══ Data for processing
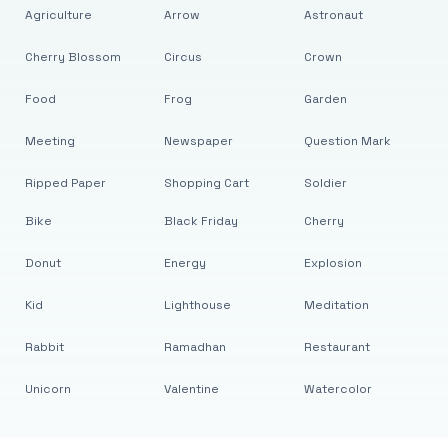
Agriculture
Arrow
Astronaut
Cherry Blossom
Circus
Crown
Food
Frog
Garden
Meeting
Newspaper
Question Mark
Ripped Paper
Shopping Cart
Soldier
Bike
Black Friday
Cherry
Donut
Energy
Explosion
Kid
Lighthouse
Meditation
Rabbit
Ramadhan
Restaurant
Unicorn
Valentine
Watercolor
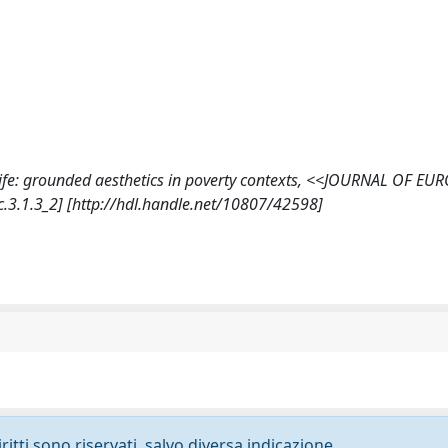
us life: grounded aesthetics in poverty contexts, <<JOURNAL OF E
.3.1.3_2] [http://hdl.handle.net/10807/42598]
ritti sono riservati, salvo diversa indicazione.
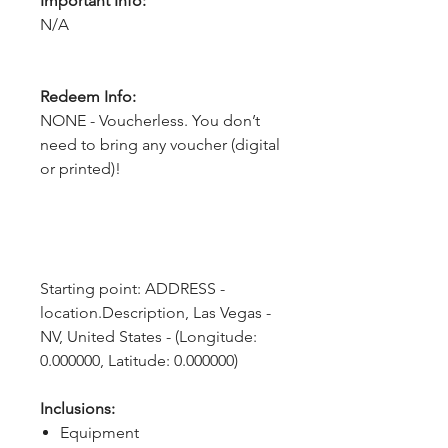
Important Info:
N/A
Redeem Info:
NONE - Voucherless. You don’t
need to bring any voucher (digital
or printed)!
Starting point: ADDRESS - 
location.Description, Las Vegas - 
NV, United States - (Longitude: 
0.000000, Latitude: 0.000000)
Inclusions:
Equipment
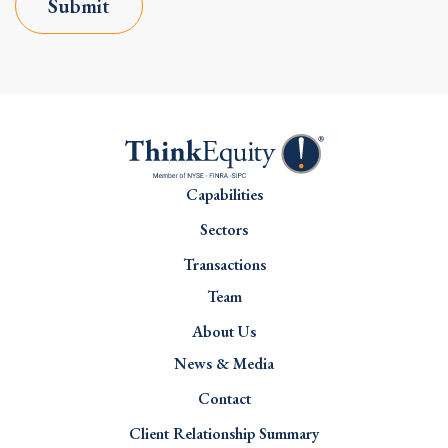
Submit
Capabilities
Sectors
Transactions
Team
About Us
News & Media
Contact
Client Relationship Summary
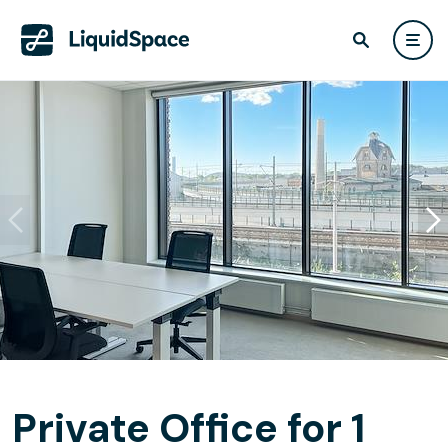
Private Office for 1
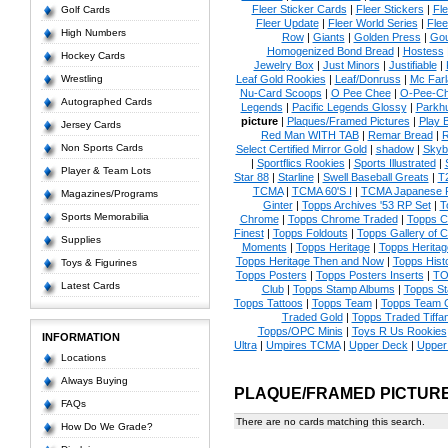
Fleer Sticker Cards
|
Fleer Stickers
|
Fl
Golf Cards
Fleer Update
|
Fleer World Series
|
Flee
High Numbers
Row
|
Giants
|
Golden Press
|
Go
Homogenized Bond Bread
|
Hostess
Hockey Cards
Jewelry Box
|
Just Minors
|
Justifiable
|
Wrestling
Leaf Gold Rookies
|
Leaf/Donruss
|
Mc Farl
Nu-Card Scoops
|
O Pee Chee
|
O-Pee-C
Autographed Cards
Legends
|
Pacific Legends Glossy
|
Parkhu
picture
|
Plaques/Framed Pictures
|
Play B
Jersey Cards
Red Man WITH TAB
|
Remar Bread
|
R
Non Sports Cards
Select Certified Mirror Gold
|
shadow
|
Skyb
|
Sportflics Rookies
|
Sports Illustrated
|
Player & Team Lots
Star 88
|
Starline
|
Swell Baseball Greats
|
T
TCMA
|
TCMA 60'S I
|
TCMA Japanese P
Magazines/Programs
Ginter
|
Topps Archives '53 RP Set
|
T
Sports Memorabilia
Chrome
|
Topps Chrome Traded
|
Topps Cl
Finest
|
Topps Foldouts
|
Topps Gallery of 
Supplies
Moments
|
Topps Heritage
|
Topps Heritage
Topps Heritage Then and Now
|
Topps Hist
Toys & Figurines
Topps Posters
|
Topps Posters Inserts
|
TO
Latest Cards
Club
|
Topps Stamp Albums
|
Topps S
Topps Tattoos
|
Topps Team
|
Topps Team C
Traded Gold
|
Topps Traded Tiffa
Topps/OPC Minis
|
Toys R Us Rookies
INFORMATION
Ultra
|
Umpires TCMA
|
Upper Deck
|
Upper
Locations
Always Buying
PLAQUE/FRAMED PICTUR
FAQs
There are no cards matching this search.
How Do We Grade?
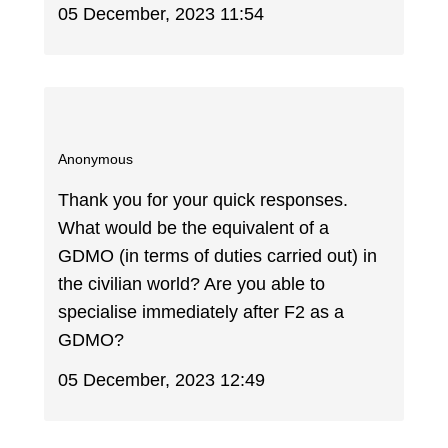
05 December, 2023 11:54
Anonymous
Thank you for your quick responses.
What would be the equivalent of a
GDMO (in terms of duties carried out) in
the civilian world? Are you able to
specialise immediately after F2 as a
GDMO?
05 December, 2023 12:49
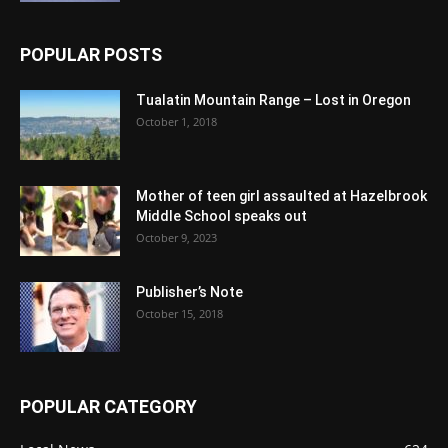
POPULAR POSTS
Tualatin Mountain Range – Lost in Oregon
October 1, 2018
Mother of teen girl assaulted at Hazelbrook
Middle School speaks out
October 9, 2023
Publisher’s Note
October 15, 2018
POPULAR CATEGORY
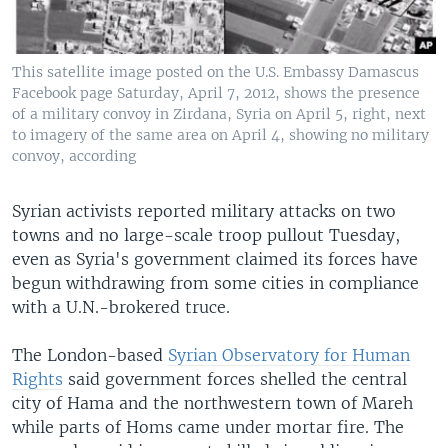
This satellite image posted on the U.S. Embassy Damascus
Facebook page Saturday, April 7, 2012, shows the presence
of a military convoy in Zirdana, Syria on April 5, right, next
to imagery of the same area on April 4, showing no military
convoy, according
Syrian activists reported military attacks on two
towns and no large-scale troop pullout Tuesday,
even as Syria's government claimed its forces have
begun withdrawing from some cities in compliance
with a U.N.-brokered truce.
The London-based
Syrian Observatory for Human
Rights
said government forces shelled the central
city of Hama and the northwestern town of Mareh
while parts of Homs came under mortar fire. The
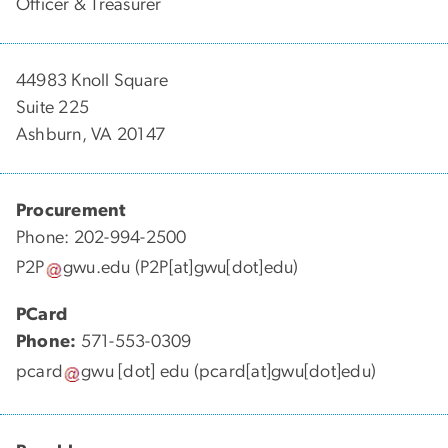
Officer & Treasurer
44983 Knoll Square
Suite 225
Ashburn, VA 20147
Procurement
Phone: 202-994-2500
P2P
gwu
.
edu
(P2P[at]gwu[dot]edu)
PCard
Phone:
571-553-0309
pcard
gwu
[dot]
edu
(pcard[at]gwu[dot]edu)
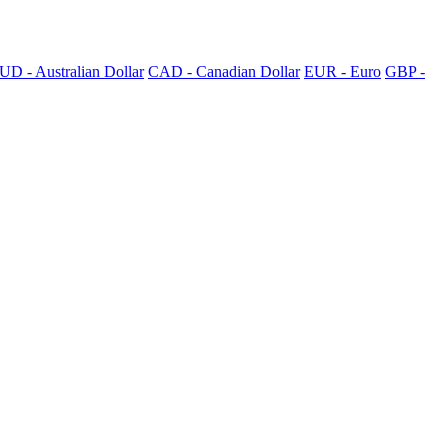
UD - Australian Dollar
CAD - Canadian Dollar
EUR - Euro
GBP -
════
══ Data for processing
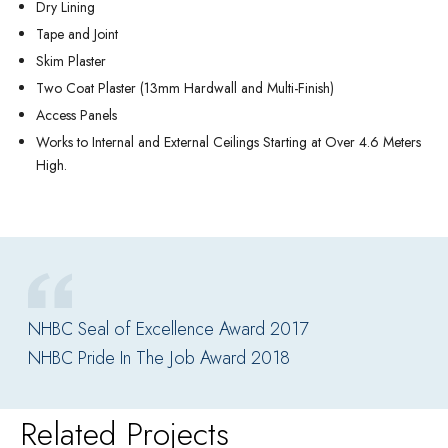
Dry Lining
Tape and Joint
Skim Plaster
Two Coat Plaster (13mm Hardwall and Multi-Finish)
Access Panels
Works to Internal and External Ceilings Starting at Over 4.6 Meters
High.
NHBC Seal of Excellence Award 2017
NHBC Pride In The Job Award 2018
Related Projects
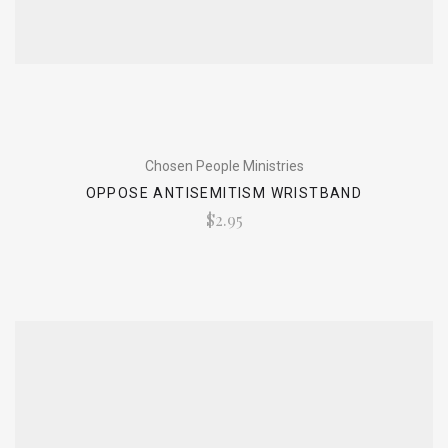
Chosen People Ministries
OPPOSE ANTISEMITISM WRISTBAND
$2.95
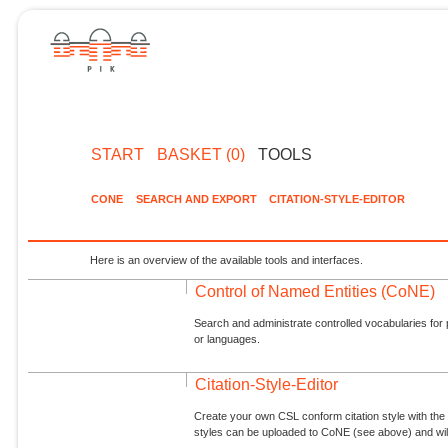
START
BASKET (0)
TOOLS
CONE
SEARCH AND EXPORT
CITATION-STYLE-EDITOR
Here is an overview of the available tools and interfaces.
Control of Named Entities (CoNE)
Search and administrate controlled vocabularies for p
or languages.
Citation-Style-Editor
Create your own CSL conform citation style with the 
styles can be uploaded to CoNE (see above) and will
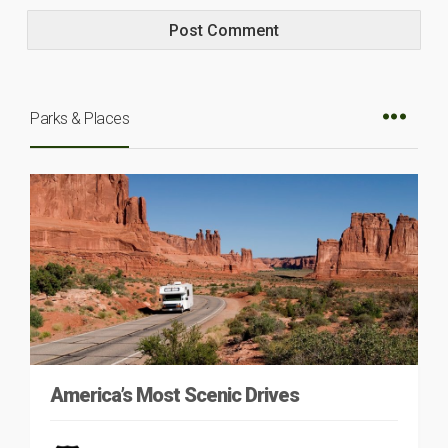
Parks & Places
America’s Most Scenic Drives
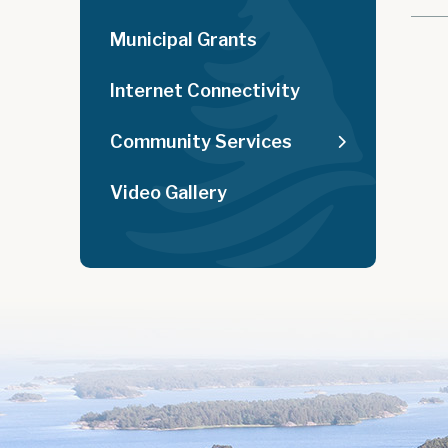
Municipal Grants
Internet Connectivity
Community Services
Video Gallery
════
- _What to work on_
Establish how many lines of the records contain the string "Team" and state that number without elaboration.

- _Expected answer_
4